-- Opening Marker --
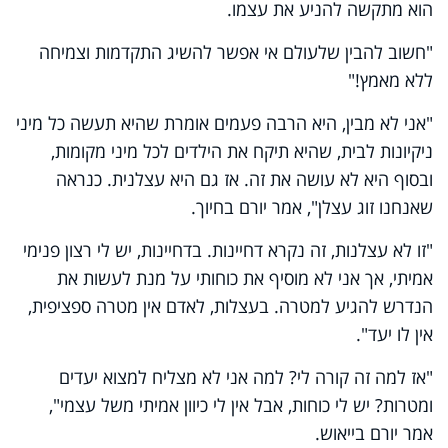
הוא מתקשה להניע את עצמו.
"חשוב להבין שלעולם אי אפשר להשיג התקדמות וצמיחה
ללא מאמץ!"
"אני לא מבין, היא הרבה פעמים אומרת שהיא תעשה כל מיני
ניקיונות לבית, שהיא תיקח את הילדים לכל מיני מקומות,
ובסוף היא לא עושה את זה. אז גם היא עצלנית. כנראה
שאנחנו זוג עצלן", אמר יורם בחיוך.
"זו לא עצלנות, זה נקרא דחיינות. בדחיינות, יש לי רצון פנימי
אמיתי, אך אני לא מוסיף את כוחותי על מנת לעשות את
הנדרש להגיע למטרה. בעצלות, לאדם אין מטרה ספציפית,
אין לו יעד".
"אז למה זה קורה לי? למה אני לא מצליח למצוא יעדים
ומטרות? יש לי כוחות, אבל אין לי כיוון אמיתי משל עצמי",
אמר יורם בייאוש.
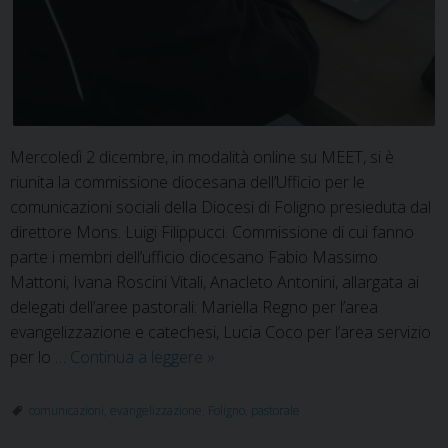
Mercoledì 2 dicembre, in modalità online su MEET, si è
riunita la commissione diocesana dell’Ufficio per le
comunicazioni sociali della Diocesi di Foligno presieduta dal
direttore Mons. Luigi Filippucci. Commissione di cui fanno
parte i membri dell’ufficio diocesano Fabio Massimo
Mattoni, Ivana Roscini Vitali, Anacleto Antonini, allargata ai
delegati dell’aree pastorali: Mariella Regno per l’area
evangelizzazione e catechesi, Lucia Coco per l’area servizio
Pastorale
per lo …
Continua a leggere
»
e
Evangelizzazione
comunicazioni
,
evangelizzazione
,
Foligno
,
pastorale
passano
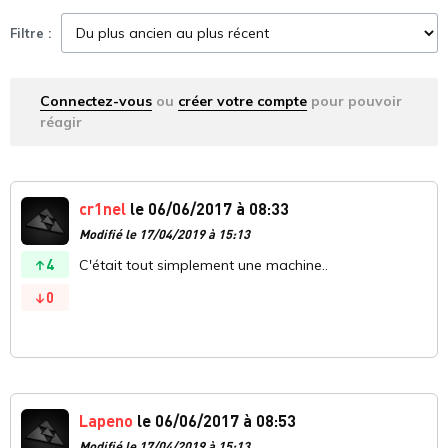
Filtre :
Connectez-vous
ou
créer votre compte
pour pouvoir
réagir
cr1nel
le 06/06/2017 à 08:33
Modifié le 17/04/2019 à 15:13
4
C'était tout simplement une machine..
0
Lapeno
le 06/06/2017 à 08:53
Modifié le 17/04/2019 à 15:13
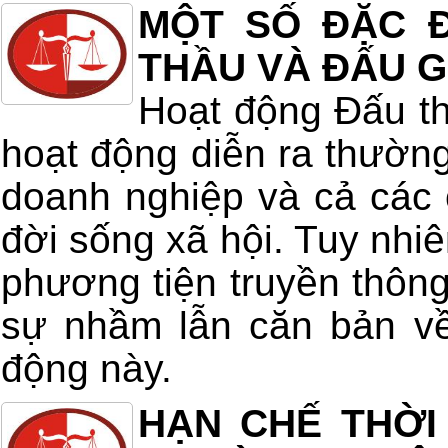
MỘT SỐ ĐẶC Đ
THẦU VÀ ĐẤU G
Hoạt động Đấu th
hoạt động diễn ra thường
doanh nghiệp và cả các 
đời sống xã hội. Tuy nhiê
phương tiện truyền thông
sự nhầm lẫn căn bản về
động này.
HẠN CHẾ THỜI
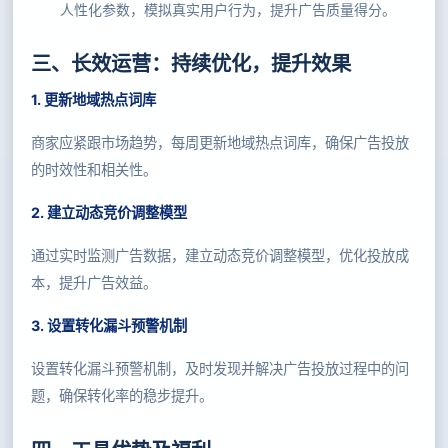
人性化参数，模拟真实用户行为，提升广告质量得分。
三、长效运营：持续优化，提升效果
1. 更新地域热点词库
商家应紧跟市场趋势，每周更新地域热点词库，确保广告投放
的时效性和相关性。
2. 建立动态竞价调整模型
通过实时监测广告数据，建立动态竞价调整模型，优化投放成
本，提升广告效益。
3. 设置转化漏斗预警机制
设置转化漏斗预警机制，及时发现并解决广告投放过程中的问
题，确保转化率的稳步提升。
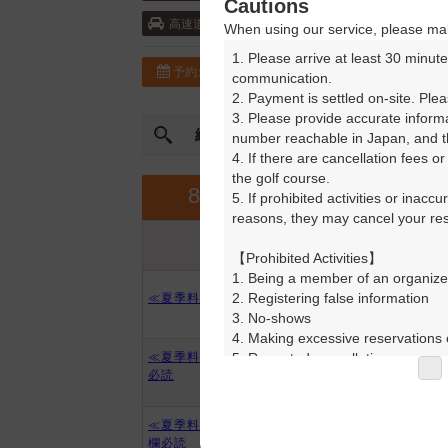
Cautions
山陽自動車道・五日市 25km以内
高速道
When using our service, please mak
1. Please arrive at least 30 minute
予約カレンダー
コースガイド
communication.

2. Payment is settled on-site. Plea
3. Please provide accurate inform
絞込み
曜日やスタート時間を指定
number reachable in Japan, and th
4. If there are cancellation fees o
the golf course.

9月
8月
5. If prohibited activities or inacc
reasons, they may cancel your rese
プラン内容
プラン名
アイコンの説明
【Prohibited Activities】

1. Being a member of an organize
2. Registering false information

≪夏季料金≫月曜サービスデー
3. No-shows

4. Making excessive reservations o
5. Repeated cancellations

≪夏季料金≫平日セルフ※備考欄
必読
6. Violating laws and regulations

7. Causing inconvenience to others
8. Violating this agreement, as d
≪夏季料金≫土日祝セルフ※備考
9. Any other unauthorized use of
欄必読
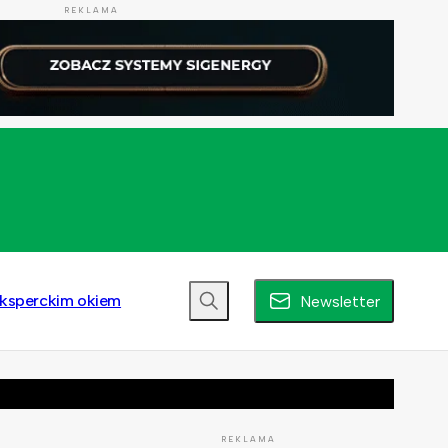
REKLAMA
ksperckim okiem
Newsletter
REKLAMA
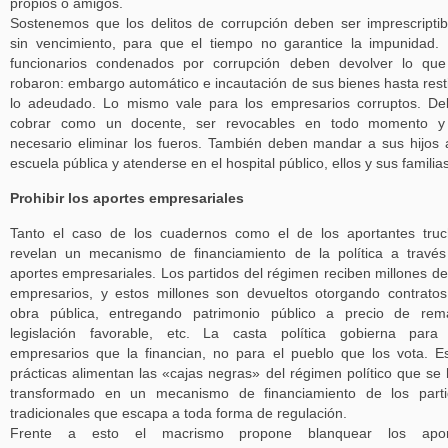
propios o amigos.
Sostenemos que los delitos de corrupción deben ser imprescriptib
sin vencimiento, para que el tiempo no garantice la impunidad.
funcionarios condenados por corrupción deben devolver lo qu
robaron: embargo automático e incautación de sus bienes hasta resti
lo adeudado. Lo mismo vale para los empresarios corruptos. D
cobrar como un docente, ser revocables en todo momento y
necesario eliminar los fueros. También deben mandar a sus hijos 
escuela pública y atenderse en el hospital público, ellos y sus familias
Prohibir los aportes empresariales
Tanto el caso de los cuadernos como el de los aportantes tru
revelan un mecanismo de financiamiento de la política a travé
aportes empresariales. Los partidos del régimen reciben millones de
empresarios, y estos millones son devueltos otorgando contrato
obra pública, entregando patrimonio público a precio de rem
legislación favorable, etc. La casta política gobierna para
empresarios que la financian, no para el pueblo que los vota. E
prácticas alimentan las «cajas negras» del régimen político que se
transformado en un mecanismo de financiamiento de los parti
tradicionales que escapa a toda forma de regulación.
Frente a esto el macrismo propone blanquear los apor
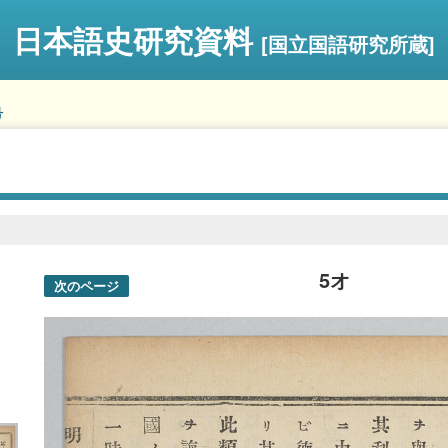
日本語史研究資料
[国立国語研究所蔵]
号
5オ
次のページ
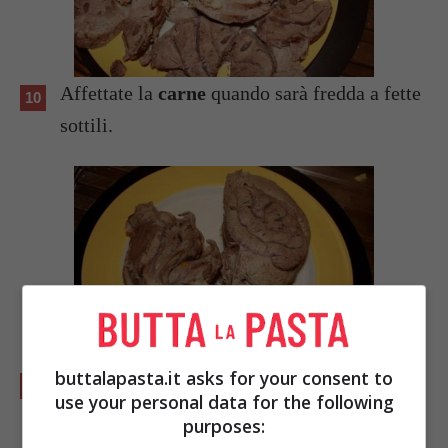
Affettate la
carne
quando sarà fredda a fette
sottili.
buttalapasta.it asks for your consent to
Passate il
brodo
al colino.
use your personal data for the following
purposes:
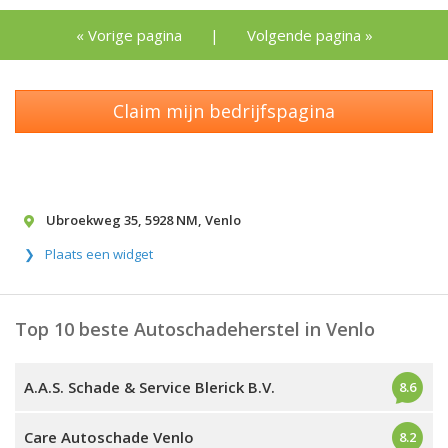
« Vorige pagina
|
Volgende pagina »
Claim mijn bedrijfspagina
Ubroekweg 35
,
5928 NM
,
Venlo
Plaats een widget
Top 10 beste Autoschadeherstel in Venlo
A.A.S. Schade & Service Blerick B.V.
8.6
Care Autoschade Venlo
8.2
-- Closing Marker --
Take the lines from the start of the entries through the line containing "אמר יורם בחיוך." and set them down exactly, leaving out every picture.

**Written answer**
הוא מתקשה להניע את עצמו.
"חשוב להבין שלעולם אי אפשר להשיג התקדמות וצמיחה
ללא מאמץ!"
"אני לא מבין, היא הרבה פעמים אומרת שהיא תעשה כל מיני
ניקיונות לבית, שהיא תיקח את הילדים לכל מיני מקומות,
ובסוף היא לא עושה את זה. אז גם היא עצלנית. כנראה
שאנחנו זוג עצלן", אמר יורם בחיוך.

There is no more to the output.